The rainscreen concept, now almost 50 years old, has only recently gained traction in current building practices. As we explore here, simply placing a capillary break behind your cladding may not provide the protection you expect.
Moisture management has always depended on a balance between the entry of water and the capability to remove it. Strategies have largely relied on dual-barrier systems where the cladding provides the first line of defense and a second is provided by a drainage plane consisting of a continuous weather resistive barrier and provisions for moisture release. For over a century, this approach has provided quality performance attributed primarily to the fact that: a) wall assemblies accommodated bi-directional drying aided by natural air leakage; and b) the employed cladding systems, and the substrates to which they were installed, possessed adequate moisture storage and drying capabilities.

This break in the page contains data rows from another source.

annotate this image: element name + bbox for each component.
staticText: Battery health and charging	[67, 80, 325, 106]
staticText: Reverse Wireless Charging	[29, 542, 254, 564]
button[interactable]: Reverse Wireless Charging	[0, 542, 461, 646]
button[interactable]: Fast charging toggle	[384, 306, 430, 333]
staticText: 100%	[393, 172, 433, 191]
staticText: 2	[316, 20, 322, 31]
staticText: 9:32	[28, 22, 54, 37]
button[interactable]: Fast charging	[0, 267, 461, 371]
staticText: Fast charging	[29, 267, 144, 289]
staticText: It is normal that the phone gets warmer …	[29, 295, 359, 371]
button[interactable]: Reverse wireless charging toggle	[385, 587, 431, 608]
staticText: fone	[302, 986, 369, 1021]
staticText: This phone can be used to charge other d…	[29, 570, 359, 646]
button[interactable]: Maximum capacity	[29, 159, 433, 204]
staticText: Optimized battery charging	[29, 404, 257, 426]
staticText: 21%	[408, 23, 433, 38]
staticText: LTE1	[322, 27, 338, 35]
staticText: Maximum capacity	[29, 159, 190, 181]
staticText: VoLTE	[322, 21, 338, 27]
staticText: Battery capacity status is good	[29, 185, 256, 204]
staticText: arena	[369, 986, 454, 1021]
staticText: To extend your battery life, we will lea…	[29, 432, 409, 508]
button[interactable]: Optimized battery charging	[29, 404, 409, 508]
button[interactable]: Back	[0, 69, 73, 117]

But with the advent of tighter wall construction in the 1980’s, the dual-barrier approach was not enough, and further attention was refocused on vented and ventilated rainscreens. Vented rainscreens have an air cavity (capillary break) between the cladding and weather-resistive barrier. This cavity is open at the bottom of the assembly for drainage and limited air exchange. A ventilated system goes one step further by providing vent openings at the top and bottom of the air cavity.
A number of products have been introduced to achieve cavity depths of 1/4” (6.4 mm) to 1” (25.4 mm). Many of these products accommodate the Canadian building code requirement for a 10 mm (~3/8”) drainable capillary break. Municipalities in wetter regions, such as Vancouver, BC require a minimum 3/4”cavity. Our experience here in the United States indicates that the 1/4” dimension is widely used behind wood, fiber cement, and stucco. But is the 1/4” rainscreen sufficient?

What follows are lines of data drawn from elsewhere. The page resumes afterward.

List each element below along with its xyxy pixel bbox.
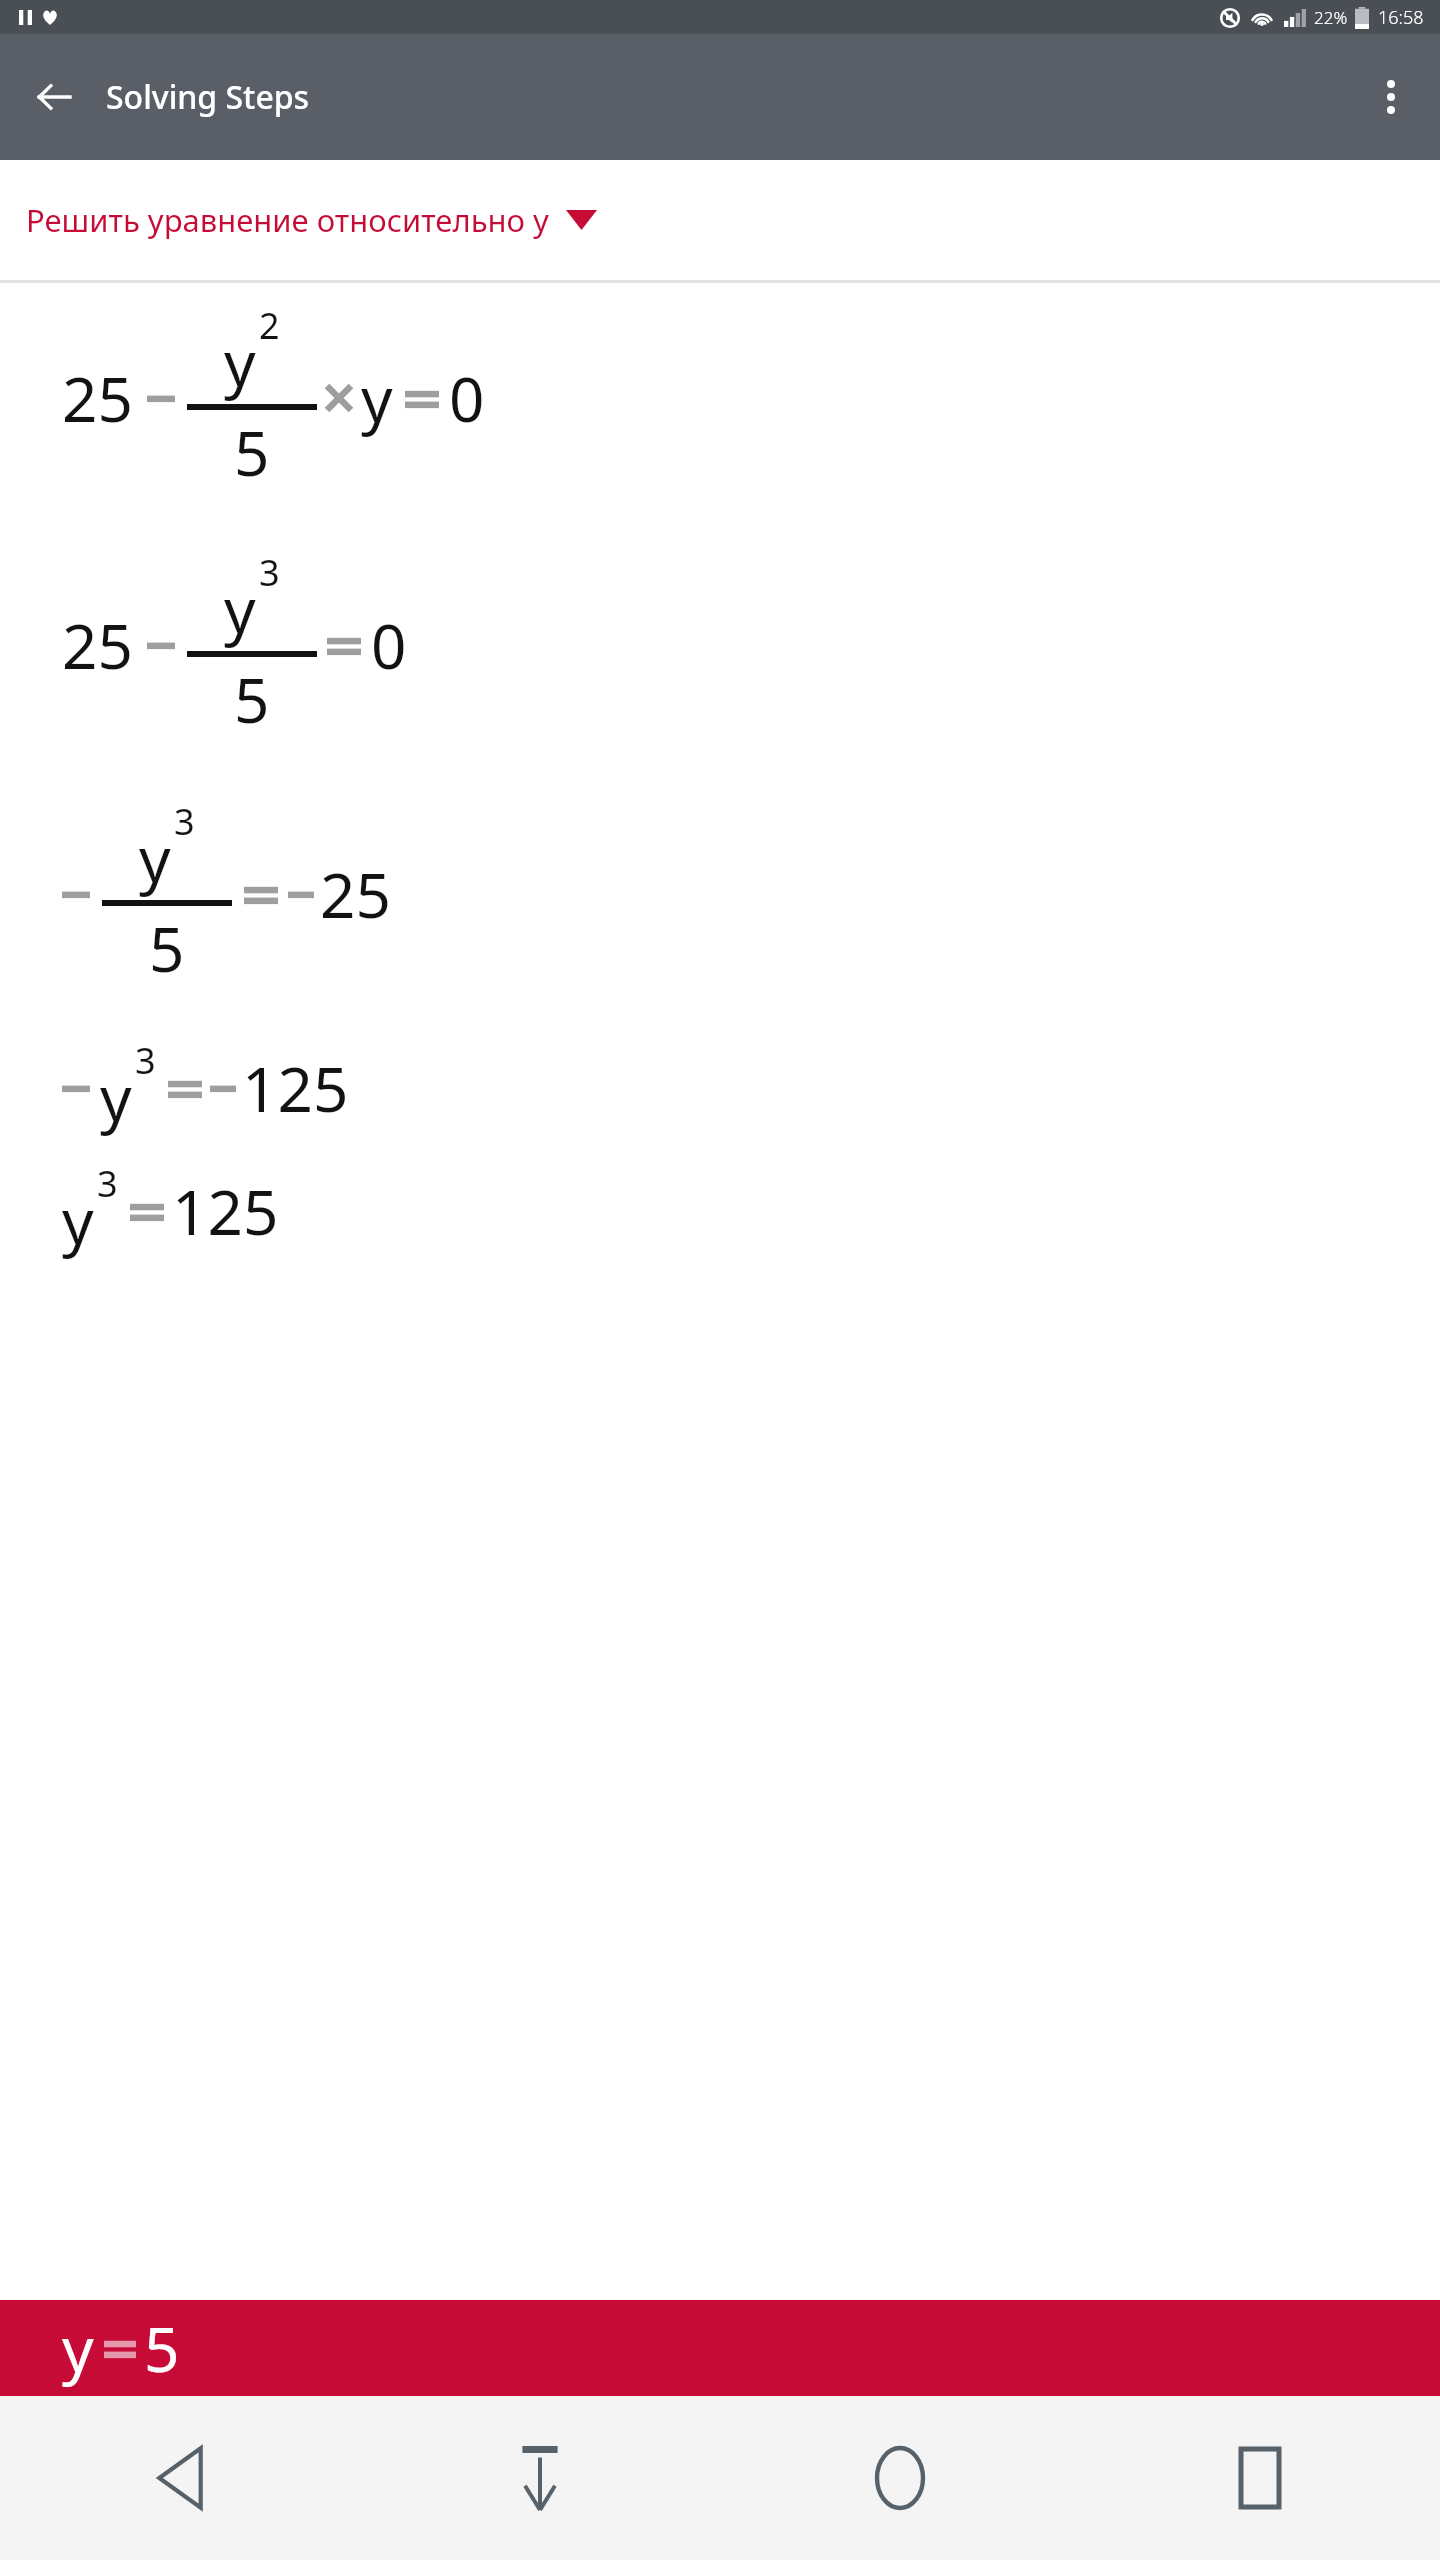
staticText: 3 <box>135 1036 156 1085</box>
staticText: y <box>139 816 171 900</box>
button[interactable]: Решить уравнение относительно y <box>0 160 1440 280</box>
staticText: 5 <box>234 657 270 741</box>
staticText: 22% <box>1314 6 1348 29</box>
staticText: 3 <box>174 797 195 846</box>
staticText: y <box>224 567 256 651</box>
staticText: 125 <box>242 1046 349 1130</box>
staticText: 125 <box>172 1169 279 1253</box>
staticText: 5 <box>149 906 185 990</box>
staticText: y <box>62 2306 94 2390</box>
button[interactable]: y <box>0 2300 1440 2396</box>
button[interactable]: y <box>0 797 1440 990</box>
staticText: 25 <box>62 603 133 687</box>
staticText: 16:58 <box>1378 5 1424 30</box>
button[interactable]: Home <box>720 2396 1080 2560</box>
button[interactable]: Back <box>0 2396 360 2560</box>
staticText: y <box>100 1055 132 1139</box>
staticText: 0 <box>449 356 485 440</box>
staticText: 25 <box>62 356 133 440</box>
staticText: 2 <box>259 301 280 350</box>
staticText: 5 <box>144 2306 180 2390</box>
button[interactable]: y <box>0 1036 1440 1139</box>
button[interactable]: Recents <box>1080 2396 1440 2560</box>
staticText: y <box>62 1178 94 1262</box>
staticText: 0 <box>371 603 407 687</box>
staticText: 3 <box>259 548 280 597</box>
staticText: 25 <box>320 852 391 936</box>
button[interactable]: 25 <box>0 301 1440 494</box>
button[interactable]: Hide keyboard <box>360 2396 720 2560</box>
button[interactable]: Back <box>22 65 86 129</box>
staticText: 5 <box>234 410 270 494</box>
staticText: Решить уравнение относительно y <box>26 199 549 241</box>
staticText: 3 <box>97 1159 118 1208</box>
button[interactable]: More options <box>1360 66 1422 128</box>
button[interactable]: 25 <box>0 548 1440 741</box>
staticText: y <box>224 320 256 404</box>
button[interactable]: y <box>0 1159 1440 1262</box>
staticText: Solving Steps <box>106 75 310 119</box>
staticText: y <box>361 356 393 440</box>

We used hygrothermal simulations to predict the 30-day running average relative humidity for conventional wood-framed assemblies with various rainscreen configurations. The 30-day average relative humidity of <80% reflects one of three criteria established by ASHRAE 160 for the purpose of preventing mold growth. This study also incorporated the ASHRAE 160 requirement for 1% moisture infiltration against the weather resistive barrier. Our modeled climate was Minneapolis, Minnesota. We used a typical wet month (June) with a north-facing orientation. Air change rates were derived from reviewed literature; they are expressed here as Air Changes per Hour (ACH).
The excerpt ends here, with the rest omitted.